» **Task to carry out**:
Consider the records below. How many of their lines include the word "para"? State the number and nothing else.

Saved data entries
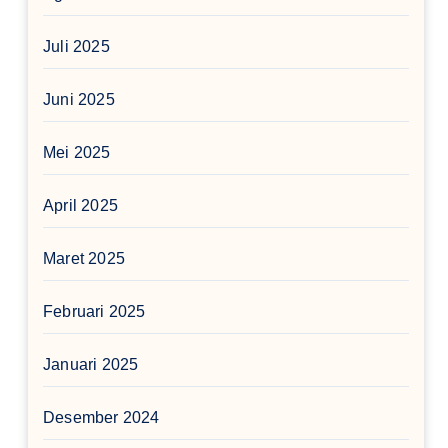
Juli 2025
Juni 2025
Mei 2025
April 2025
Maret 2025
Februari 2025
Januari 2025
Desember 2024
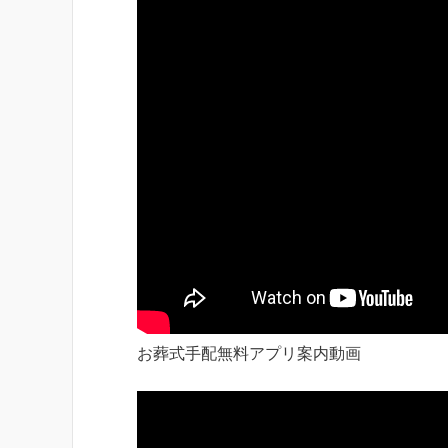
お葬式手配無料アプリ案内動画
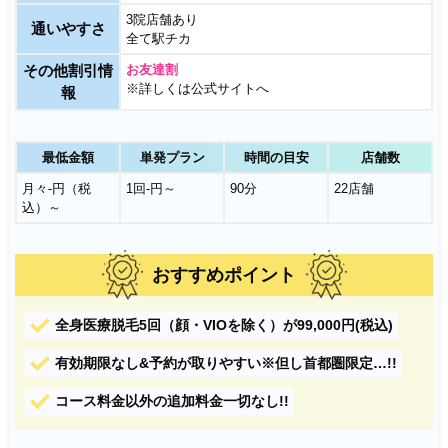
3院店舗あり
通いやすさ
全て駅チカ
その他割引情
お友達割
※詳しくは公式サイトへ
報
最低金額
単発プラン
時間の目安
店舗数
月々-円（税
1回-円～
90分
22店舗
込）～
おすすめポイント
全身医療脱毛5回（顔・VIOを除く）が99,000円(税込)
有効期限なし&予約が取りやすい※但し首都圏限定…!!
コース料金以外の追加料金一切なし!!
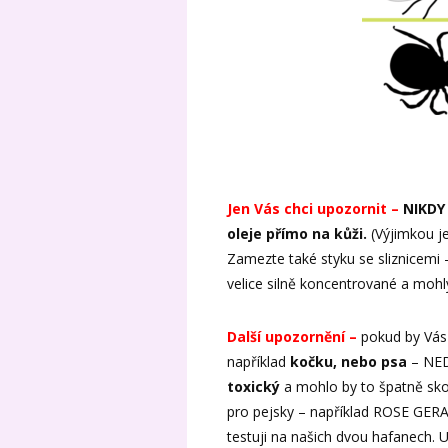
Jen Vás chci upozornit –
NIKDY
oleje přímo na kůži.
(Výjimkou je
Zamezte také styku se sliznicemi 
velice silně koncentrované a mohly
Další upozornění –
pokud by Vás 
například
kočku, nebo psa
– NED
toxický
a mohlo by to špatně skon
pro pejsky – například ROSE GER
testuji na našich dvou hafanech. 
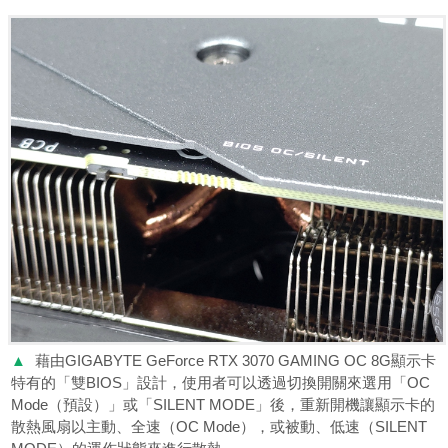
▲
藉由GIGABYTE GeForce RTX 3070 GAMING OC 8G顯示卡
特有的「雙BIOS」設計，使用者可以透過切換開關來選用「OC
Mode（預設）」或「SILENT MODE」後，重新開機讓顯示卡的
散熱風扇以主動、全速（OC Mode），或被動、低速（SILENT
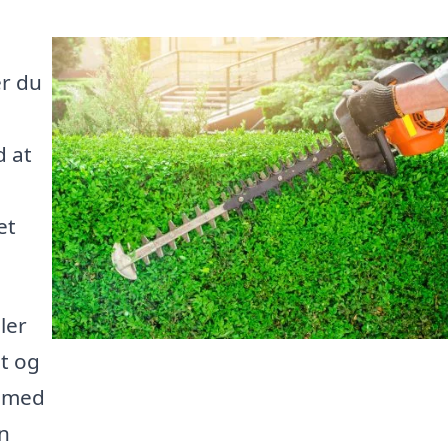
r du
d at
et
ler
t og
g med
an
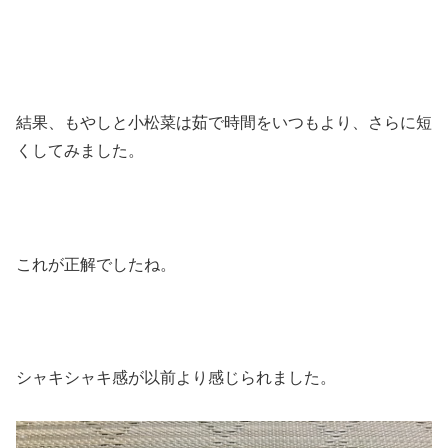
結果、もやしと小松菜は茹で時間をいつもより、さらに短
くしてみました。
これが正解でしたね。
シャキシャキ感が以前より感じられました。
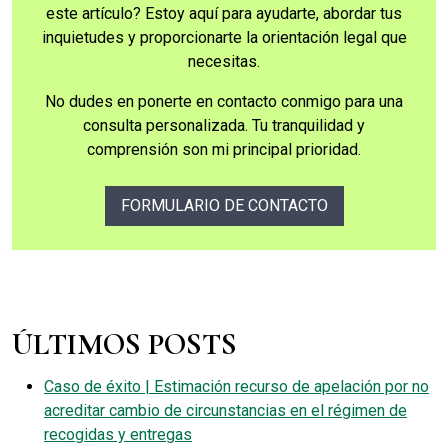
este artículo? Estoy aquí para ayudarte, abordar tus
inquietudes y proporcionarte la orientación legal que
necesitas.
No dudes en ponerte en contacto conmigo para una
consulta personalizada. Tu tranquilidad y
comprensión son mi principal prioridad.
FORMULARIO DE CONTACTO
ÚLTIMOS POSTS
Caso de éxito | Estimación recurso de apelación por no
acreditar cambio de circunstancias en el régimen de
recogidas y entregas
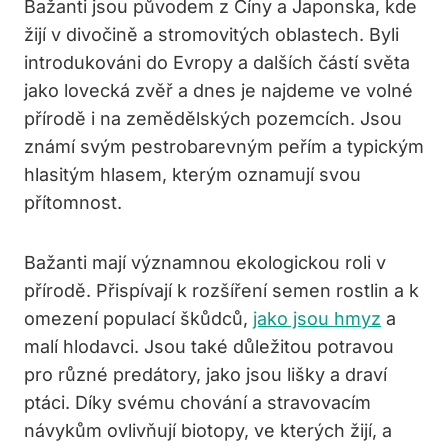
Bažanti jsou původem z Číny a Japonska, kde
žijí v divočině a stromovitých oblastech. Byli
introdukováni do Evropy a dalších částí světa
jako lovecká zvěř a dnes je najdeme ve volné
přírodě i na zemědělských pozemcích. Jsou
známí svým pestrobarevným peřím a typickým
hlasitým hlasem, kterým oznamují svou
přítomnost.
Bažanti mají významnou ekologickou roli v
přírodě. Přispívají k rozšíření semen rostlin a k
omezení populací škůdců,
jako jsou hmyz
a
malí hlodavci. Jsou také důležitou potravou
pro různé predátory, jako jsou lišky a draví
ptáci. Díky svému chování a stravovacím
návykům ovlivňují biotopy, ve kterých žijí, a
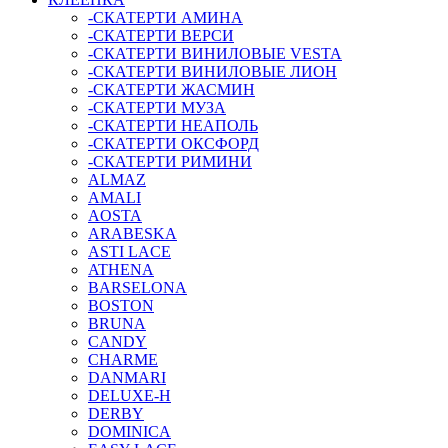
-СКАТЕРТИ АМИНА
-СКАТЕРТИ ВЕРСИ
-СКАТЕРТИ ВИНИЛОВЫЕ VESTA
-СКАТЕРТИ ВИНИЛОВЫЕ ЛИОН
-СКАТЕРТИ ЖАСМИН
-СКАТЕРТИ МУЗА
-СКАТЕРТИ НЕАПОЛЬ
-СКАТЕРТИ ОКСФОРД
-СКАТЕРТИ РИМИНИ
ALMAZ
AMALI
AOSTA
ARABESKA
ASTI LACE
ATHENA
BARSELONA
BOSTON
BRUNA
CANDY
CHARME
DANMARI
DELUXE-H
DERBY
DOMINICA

» **Solution to this exercise**:
2